Busy day on the farm

You can tell it is almost summer here at Gwel an Mor when there are more animals that you can shake a stick at!

You can’t have failed to see all the lovely press on our adorable new rescue fox Forrest Stump. If you haven’t heard of him, let me recap. Forrest was brought to our ranger Gary Zammit having been found at four weeks old, cold and alone in a puddle in field in Newquay. Forrest had had his tail ripped off, presumably by another animal. He was taken by a lovely tourist to the nearest vet who, of course, called Gary.

Forrest the Fox is still going from strength to strength.

Forrest the Fox is still going from strength to strength.

After much care, support and around the clock care, Forrest has bounced back to health; he’s had a little help along the way from his best friend Barney.

Barney himself has a rather unusual story – he was discovered in the barn at Feadon Farm two years ago, just before Christmas. Here’s the twist. Barney is also missing his tail.

It was instant love with the pair and now they happily spend hours playing together. Forrest is due to join his new big brothers and sister, Todd, Copper and Meadow in the next few weeks – you’ll be able to see him on our wildlife experiences.

 

Forrest is growing at an alarming rate and will soon be old enough to meet his new brothers and sister.

Forrest is growing at an alarming rate and will soon be old enough to meet his new brothers and sister.

Watch a video of Forrest here

But there have been even more new temporary ‘residents’ joining us over the past few days. Two rooks, two blue tit chicks, a barn owl baby and, fingers crossed, one of our hedgehogs, Spiny Norma might also be pregnant! As you can imagine, life is rather busy in the Zammit household.

Gary has been hand-feeding a blue-tit chick that was brought to the farm having been rescued from the clutches of a cat. Fortunately the bird was in overall good health, but now has to stay at the farm until it is strong enough to join a new family.

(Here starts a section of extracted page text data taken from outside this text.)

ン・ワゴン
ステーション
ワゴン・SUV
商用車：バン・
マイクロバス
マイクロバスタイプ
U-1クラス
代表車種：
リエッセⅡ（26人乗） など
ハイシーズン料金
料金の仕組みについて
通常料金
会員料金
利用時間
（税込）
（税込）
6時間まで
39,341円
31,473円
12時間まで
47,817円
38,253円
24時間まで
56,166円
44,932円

Gary will be taking the fledging down to the woods soon to release it near another nest where it is hoped that a new blue tit family will adopt the little fella.

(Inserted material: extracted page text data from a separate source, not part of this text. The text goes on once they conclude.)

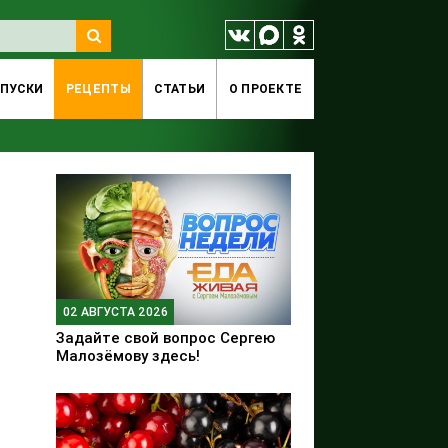
ПУСКИ
РЕЦЕПТЫ
СТАТЬИ
O ПРОЕКТЕ
02 АВГУСТА 2026
Задайте свой вопрос Сергею
Малозёмову здесь!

A short time later, another blue tit also had a narrow escape from a feline foe and ended up at Feadon Farm – he too awaits release when he is ready to fly the nest.

Just one of the tiny blue tit chicks that was saved from the clutches of a cat.

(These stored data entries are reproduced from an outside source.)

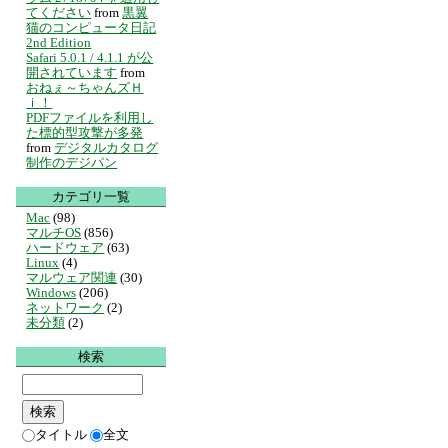
てください
from
黒翼
猫のコンピュータ日記
2nd Edition
Safari 5.0.1 / 4.1.1 が公
開されています
from
おねぇ～ちゃんズＨ
ｉ！
PDFファイルを利用し
た標的型攻撃が多発
from
デジタルカタログ
制作のデジパン
カテゴリ一覧
Mac
(98)
マルチOS
(856)
ハードウェア
(63)
Linux
(4)
マルウェア関連
(30)
Windows
(206)
ネットワーク
(2)
未分類
(2)
検索
タイトル
全文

Just one of the tiny blue tit chicks that was saved from the clutches of a cat.

It was thought for a little while that Rodney, our tame rook, would be getting a new friend or two with the arrival of two crows, but fortunately the pair of cheeky (and noisy) birds soon proved to be in perfect health and so will be released very soon.

Alyson with Rodney the rook, who was please to find he'll still be the only bird 'on the farm'.

Alyson with Rodney the rook, who was pleased to find he’ll still be the only bird ‘on the farm’.

Vigilance and an important message is also being spread this week through the local media as a barn owl was brought to the farm by a local runner. He spotted the very poorly bird by the roadside and brought it straight to Gary.

The bird was covered in cooking oil that made it impossible for the bird to fly, hunt or keep warm. Sadly it died less than ten minutes after it was brought in. You can see the full story here, but please be warned it is not for the faint-hearted.


Finally a second owlet was brought to the farm last week, also discovered by a runner. This little chap was thought to be injured, but in fact he was ok, unfortunately the well-meaning member of the public did not leave their name or an idea of where the owl was found. As there was nothing wrong with the bird it could have been returned to its home had a location been known.

Tawny owls leave the nest before they can fly and the mother will carry on feeding them, this often leads to people mistakenly believing that they have been abandoned. The owl has now been handed to the Cornish Bird of Prey Centre (www.cornishbirdsofprey.co.uk) who will continue to care for it and then release it.

So when we say it’s been a busy day on the farm, we’re not kidding!